Jusqu’à présent, les élections en Transnistrie, un Etat reconnu par aucun autre pays dans le monde, étaient sans intérêt : depuis 20 ans, Igor Smirnov les gagnait toujours. Mais aujourd’hui il y a concurrence [le bureau central électoral a enregistré six candidats] et tout le monde est en émoi.

Smirnov n'arrive qu'en deuxième place dans les sondages, derrière Anatol Kaminski, le président du Soviet suprême [le Parlement local], soutenu par Moscou.

Ici, le soutien de Moscou représente plus que des affiches de Vladimir Poutine ou des statues de Lénine. La Russie paie les salaires des fonctionnaires et des compléments de retraites.

L'argent voyage par valises, un système primitif, presque médiéval, pour acheter les âmes. Ces derniers temps, les compléments de retraite ont été directement distribués par le Soviet suprême.

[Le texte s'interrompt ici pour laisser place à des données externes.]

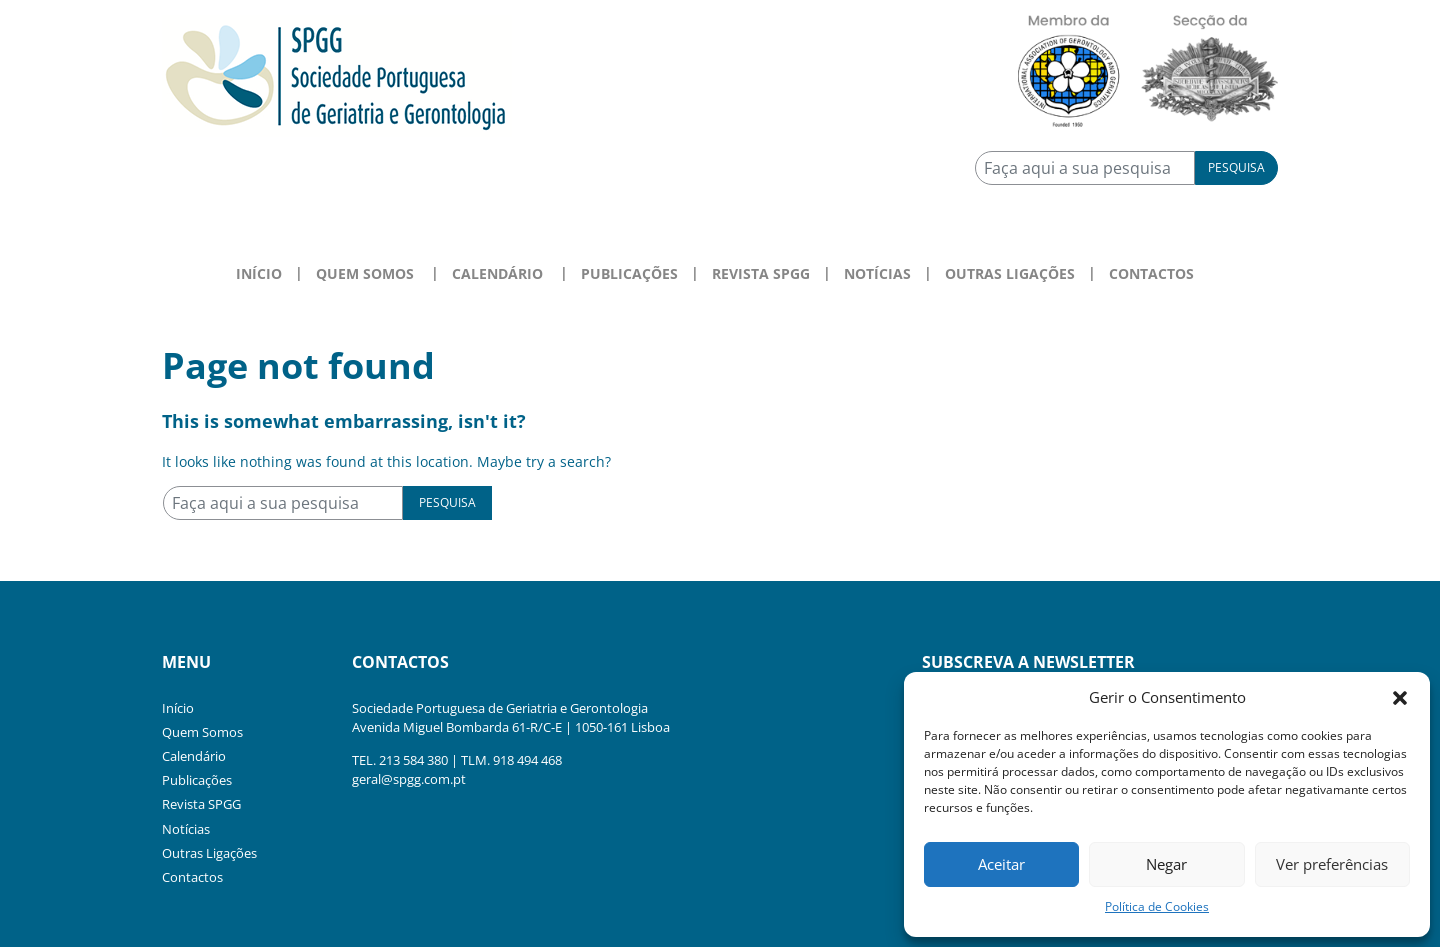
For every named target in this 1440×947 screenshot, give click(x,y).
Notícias (877, 273)
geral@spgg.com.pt (409, 779)
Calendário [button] (497, 273)
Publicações (629, 273)
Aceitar (1001, 864)
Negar (1166, 864)
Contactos (1151, 273)
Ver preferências (1332, 864)
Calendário (194, 756)
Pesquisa (1236, 167)
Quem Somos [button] (365, 273)
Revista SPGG (761, 273)
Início (259, 273)
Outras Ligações (1010, 273)
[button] (1400, 697)
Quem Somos (202, 732)
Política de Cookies (1157, 906)
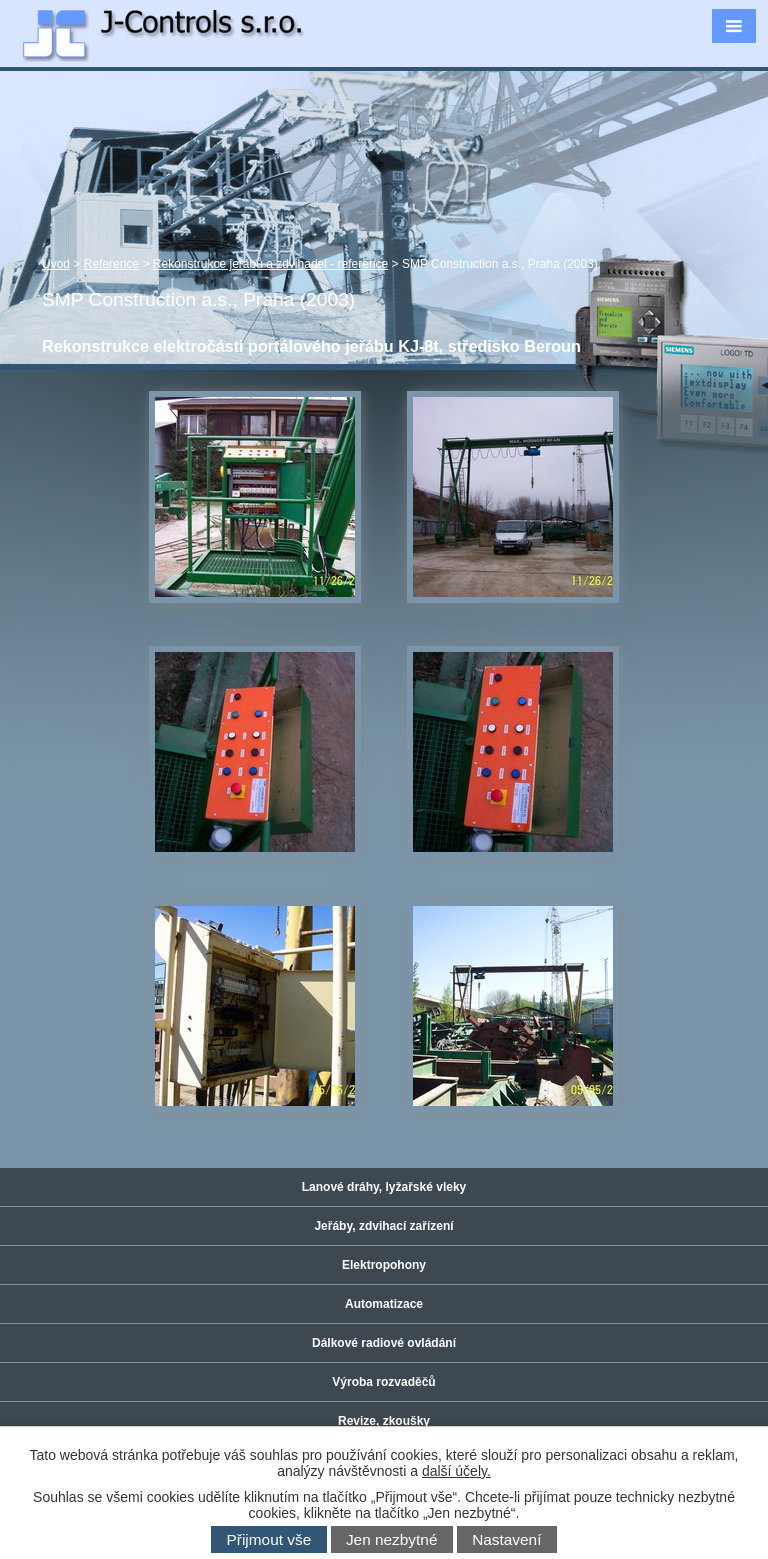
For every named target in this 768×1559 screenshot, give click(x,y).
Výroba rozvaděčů (383, 1382)
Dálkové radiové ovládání (384, 1343)
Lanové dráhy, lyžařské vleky (384, 1187)
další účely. (456, 1471)
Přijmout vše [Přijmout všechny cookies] (269, 1539)
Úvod (56, 264)
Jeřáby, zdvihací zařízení (383, 1226)
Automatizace (384, 1304)
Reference (111, 264)
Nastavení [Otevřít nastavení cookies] (506, 1539)
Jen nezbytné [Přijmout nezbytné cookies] (392, 1539)
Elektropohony (384, 1265)
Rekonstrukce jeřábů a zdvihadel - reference (270, 264)
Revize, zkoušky (384, 1421)
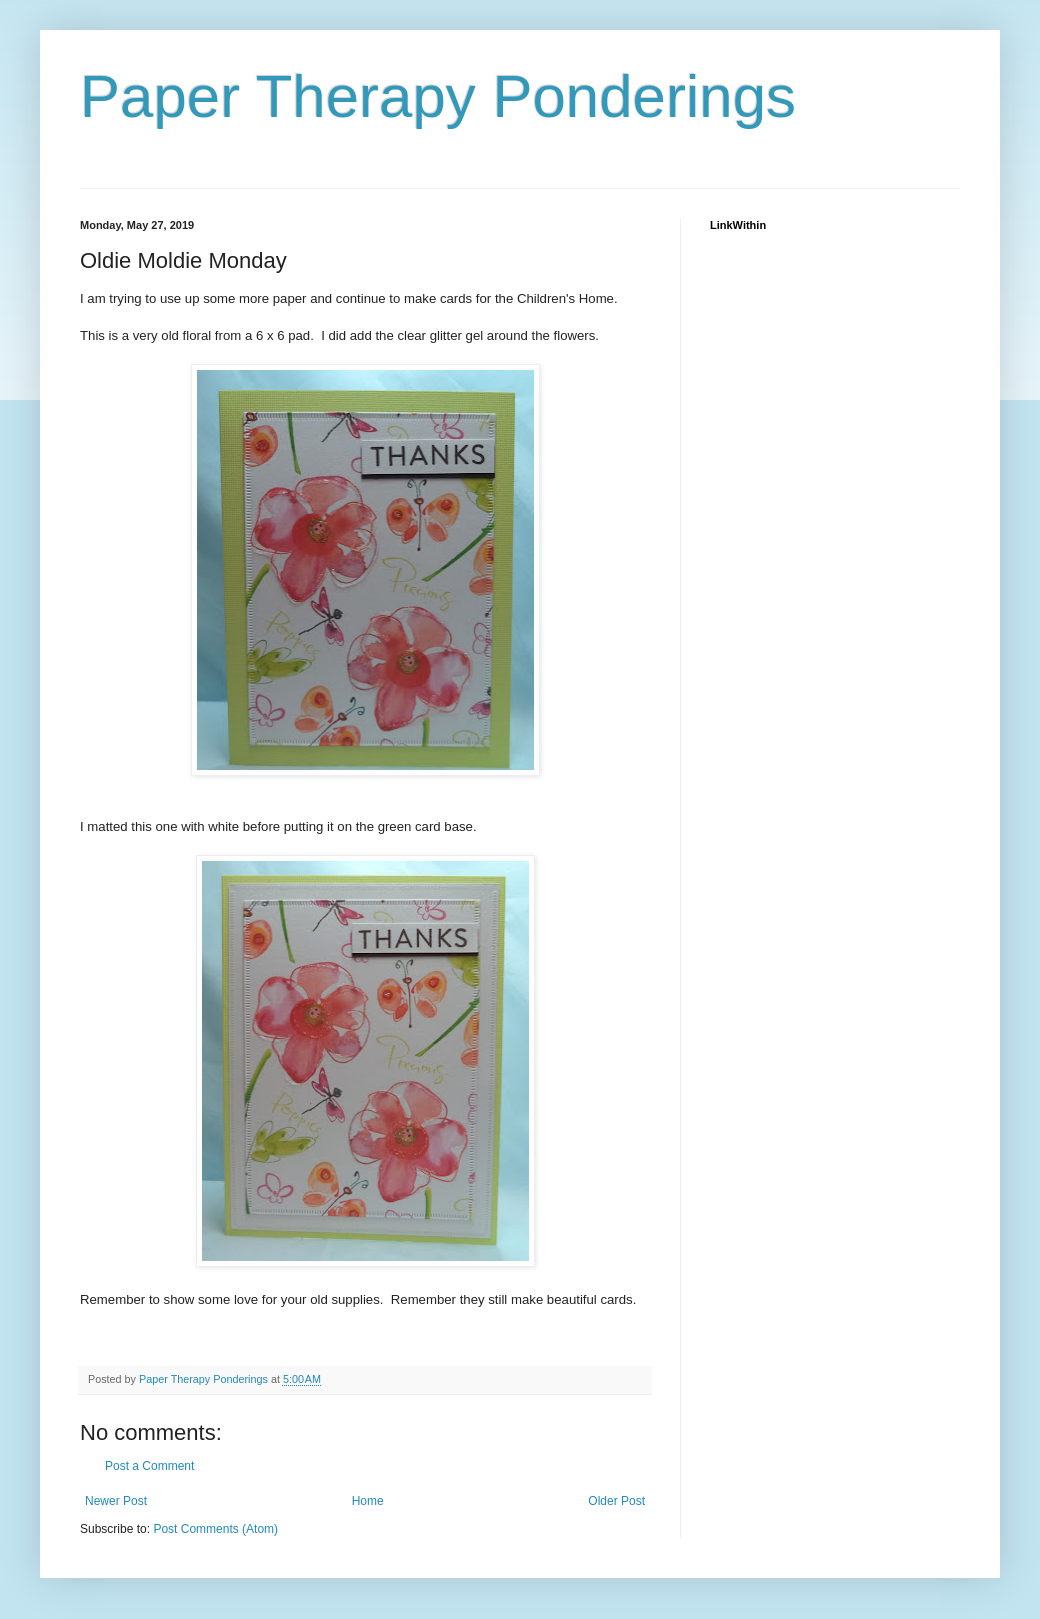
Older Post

Ce n'est pas beaucoup – mais pour une pension de 50 dollars par mois (environ 38 euros), un supplément de 15 dollars (11 euros) est important. Et cela transparait dans les sondages.

Berlin exige des preuves de bonnes volontés

Moscou a essayé d'empêcher Igor Smirnov d'entrer dans la course, dans l'espoir que l'élimination du vieux serviteur change l'image du pays : celle d’un bastion soviétique.

Les Russes ont engagé des pourparlers avec les Allemands autour d'une nouvelle configuration de la sécurité en Europe [un statut pour la Transnistrie, un réglement du conflit gelé contre une libéralisation des visas pour les Russes dans l'UE].

Mais Berlin a exigé des preuves de bonne volonté : si la Russie veut être un partenaire crédible, elle doit au moins démontrer qu'elle est disposée à résoudre le conflit en Transnistrie.

Elle ne le fera pas, mais elle peut duper les Allemands en leur faisant croire qu'elle essaie. Sacrifier Smirnov lui a paru être une méthode efficace.

Mais comme ce dernier a fait semblant de ne pas comprendre, une enquêté est menée en Russie contre son fils, qui aurait détourné 5 millions de dollars de l'argent envoyé par le Kremlin en Transnistrie.

Le Kremlin soutient Kaminski. Mais si Smirnov reste en place, il pourra dire aux Européens (lire : aux Allemands) : voyez, nous avons essayé de le remplacer, mais le peuple de Transnistrie le soutient, nous ne contrôlons pas la situation.

Si Kaminski gagne, le Kremlin dira : voilà, nous vous avons mis un plus jeune et plus réformiste à Tiraspol, voyez avec lui. Le problème est que Smirnov et Kaminski ont des positions similaires : l'indépendance par rapport à la Moldavie et pas question de réintégrer la Russie.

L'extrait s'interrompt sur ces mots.